4

Say I have a string in a form similar to this:

"First/Second//Third/Fourth" (notice the double slash between Second and Third)

I want to be able to split this string into the following substrings "First", "Second//Third", "Fourth". Basically, what I want is to split the string by a char (in this case /), but not by double of that char (in this case //). I though of this in a number of ways, but couldn't get it working.

I can use a solution in C# and/or JavaScript.

Thanks!

Edit: I would like a simple solution. I have already thought of parsing the string char by char, but that is too complicated in my real live usage.

Adrian Marinica
  • 2,191
  • 5
  • 29
  • 53

4 Answers4

10

Try with this C# solution, it uses positive lookbehind and positive lookahead:

        string s = @"First/Second//Third/Fourth";
        var values = Regex.Split(s, @"(?<=[^/])/(?=[^/])", RegexOptions.None);

It says: delimiter is / which is preceded by any character except / and followed by any character except /.

Here is another, shorter, version that uses negative lookbehind and lookahead:

        var values = Regex.Split(s, @"(?<!/)/(?!/)", RegexOptions.None);

This says: delimiter is / which is not preceded by / and not followed by /

You can find out more about 'lookarounds' here.

Ivan Golović
  • 8,732
  • 3
  • 25
  • 31
  • Thanks! It works great!
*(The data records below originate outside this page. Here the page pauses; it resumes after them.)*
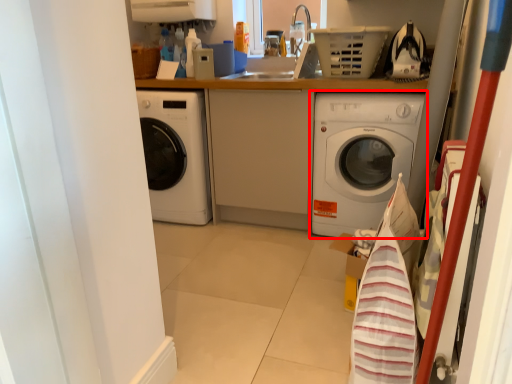 Question: From the image's perspective, what is the correct spatial relationship of washing machine (annotated by the red box) in relation to basket?

Choices:
 (A) above
 (B) below

Answer: (B) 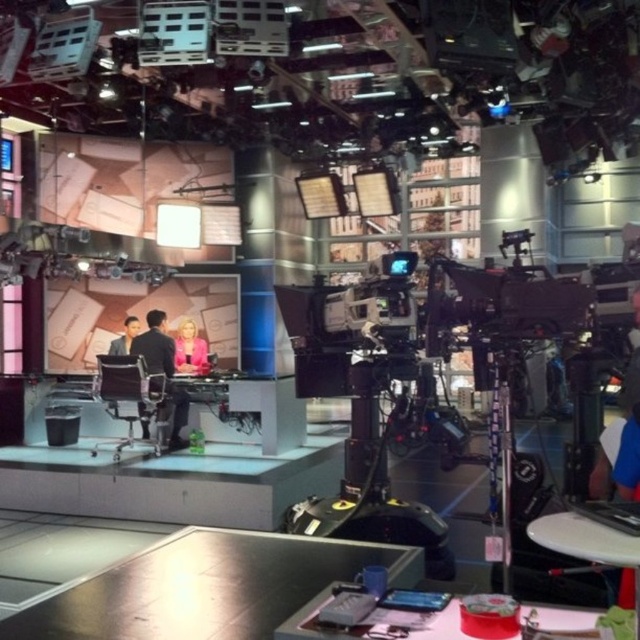 Question: Which object appears closest to the camera in this image?

Choices:
 (A) pink fabric at center
 (B) matte black suit at left

Answer: (A)

Question: Among these points, which one is nearest to the camera?

Choices:
 (A) (163, 316)
 (B) (202, 353)
 (C) (120, 340)

Answer: (A)

Question: Can you confirm if dark suit at center is smaller than pink fabric at center?

Choices:
 (A) no
 (B) yes

Answer: (A)

Question: Does dark suit at center appear under pink fabric at center?

Choices:
 (A) no
 (B) yes

Answer: (B)

Question: Which of the following is the farthest from the observer?

Choices:
 (A) dark suit at center
 (B) pink fabric at center

Answer: (B)

Question: Can you confirm if dark suit at center is smaller than pink fabric at center?

Choices:
 (A) yes
 (B) no

Answer: (B) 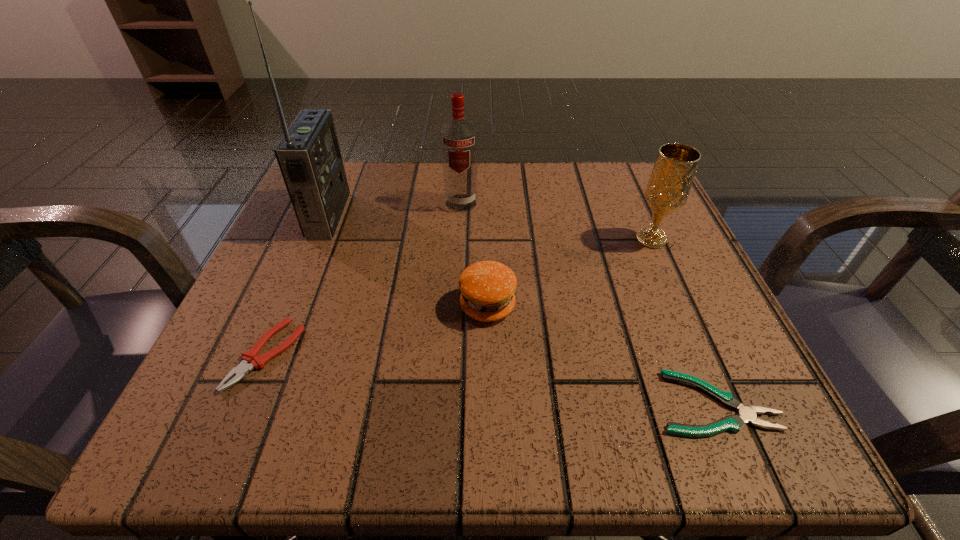 The height and width of the screenshot is (540, 960). I want to click on free point between the left pliers and the shortest object, so click(x=491, y=379).

The image size is (960, 540). I want to click on free area in between the third tallest object and the tallest object, so click(490, 227).

The height and width of the screenshot is (540, 960). Identify the location of vacant space that's between the shortest object and the tallest object. (522, 309).

This screenshot has height=540, width=960. Identify the location of empty location between the fourth shortest object and the patty. (569, 273).

This screenshot has width=960, height=540. I want to click on vacant point located between the patty and the fifth shortest object, so click(x=474, y=254).

Identify the location of free space between the fourth shortest object and the vodka. (556, 221).

The width and height of the screenshot is (960, 540). Identify the location of empty space that is in between the patty and the tallest object. (408, 261).

This screenshot has height=540, width=960. In order to click on empty space between the shorter pliers and the tallest object in this screenshot , I will do `click(522, 309)`.

The width and height of the screenshot is (960, 540). What are the coordinates of `free spot between the shorter pliers and the third shortest object` in the screenshot? It's located at (601, 355).

Locate which object ranks second in proximity to the fourth tallest object. Please provide its 2D coordinates. Your answer should be formatted as a tuple, i.e. [(x, y)], where the tuple contains the x and y coordinates of a point satisfying the conditions above.

[(459, 138)] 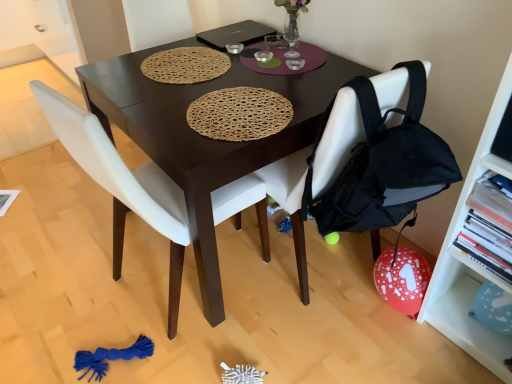 This screenshot has height=384, width=512. What are the coordinates of `free region on the left part of dark wood table at center` in the screenshot? It's located at click(62, 252). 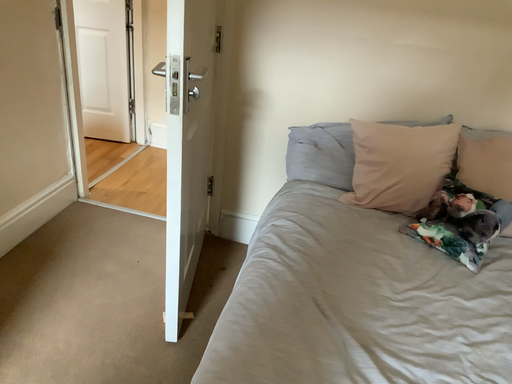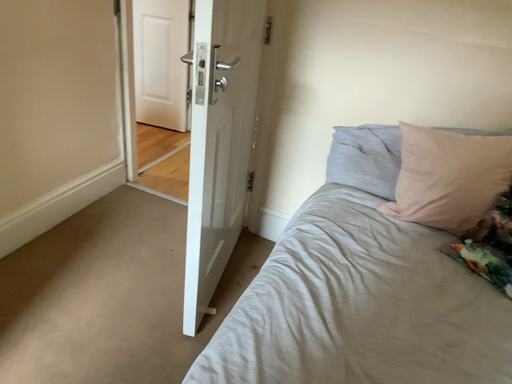 Question: How did the camera likely rotate when shooting the video?

Choices:
 (A) rotated right
 (B) rotated left

Answer: (B) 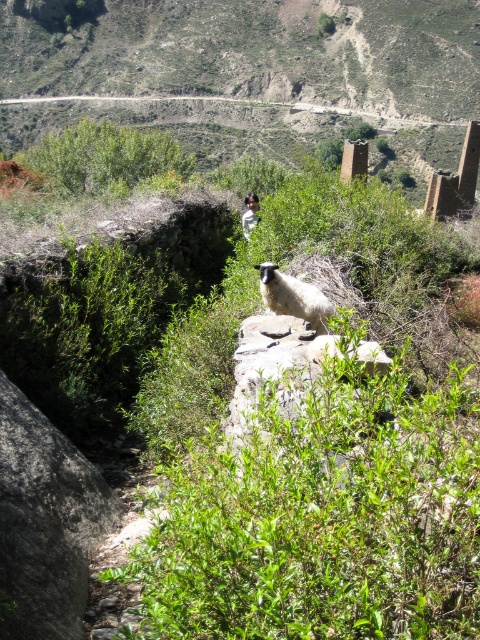 Find the location of a particular element. Image resolution: width=480 pixels, height=640 pixels. green leafy bush at upper center is located at coordinates (105, 157).

Is the position of green leafy bush at upper center less distant than that of white woolly sheep at center?

No.

Where is `green leafy bush at upper center`? The height and width of the screenshot is (640, 480). green leafy bush at upper center is located at coordinates (105, 157).

Where is `green leafy bush at upper center`? The width and height of the screenshot is (480, 640). green leafy bush at upper center is located at coordinates (105, 157).

Is green leafy shrub at center above green leafy bush at upper center?

Incorrect, green leafy shrub at center is not positioned above green leafy bush at upper center.

Is green leafy shrub at center smaller than green leafy bush at upper center?

Indeed, green leafy shrub at center has a smaller size compared to green leafy bush at upper center.

In the scene shown: Measure the distance between point (325, 444) and camera.

Point (325, 444) is 7.02 meters from camera.

Where is `green leafy shrub at center`? green leafy shrub at center is located at coordinates (322, 515).

Which of these two, green leafy shrub at center or white woolly sheep at center, stands shorter?

white woolly sheep at center is shorter.

Who is more forward, (151,624) or (279,275)?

Will mark your answer when the option will be available. – Adrian Marinica Feb 27 '13 at 09:54
  • I'm not sure how you want to handle it, but the use of _positive_ lookaround here means that this _won't_ split on a slash at the _start or end_ of the input. (Since it's looking for "next to two non-slashes" rather than "not next to a slash".) – Rawling Feb 27 '13 at 09:59
  • 1
    @Rawling I added the version with negative lookaround, except for what you said, negative lookaround version is shorter and, in my opinion, more readable. – Ivan Golović Feb 27 '13 at 10:04
  • Could you explain why < is needed for the lookahead but not for the lookbehind? – zer0ne Jun 26 '13 at 20:04
  • @zer0ne `<` is used to denote lookbehind, it's a syntax symbol that makes it clear that this pattern is actually negative lookbehind, without it, syntax would be the same as for positive lookahead. – Ivan Golović Jul 15 '13 at 12:46
5

In .NET Regex you can do it with negative assertions.(?<!/)/(?!/) will work. Use Regex.Split method.

RoadBump
  • 733
  • 7
  • 16
3

ok one thing you can do is to split the string based on /. The array you get back will contain empty allocations for all the places // were used. loop through the array and concatenate i-1 and i+1 allocations where i is the pointer to the empty allocation.

Aashray
  • 2,753
  • 16
  • 22
2

How about this:

var array = "First/Second//Third/Fourth".replace("//", "%%").split("/");

array.forEach(function(element, index) {
    array[index] = element.replace("%%", "//");
});
Amberlamps
  • 39,180
  • 5
  • 43
  • 53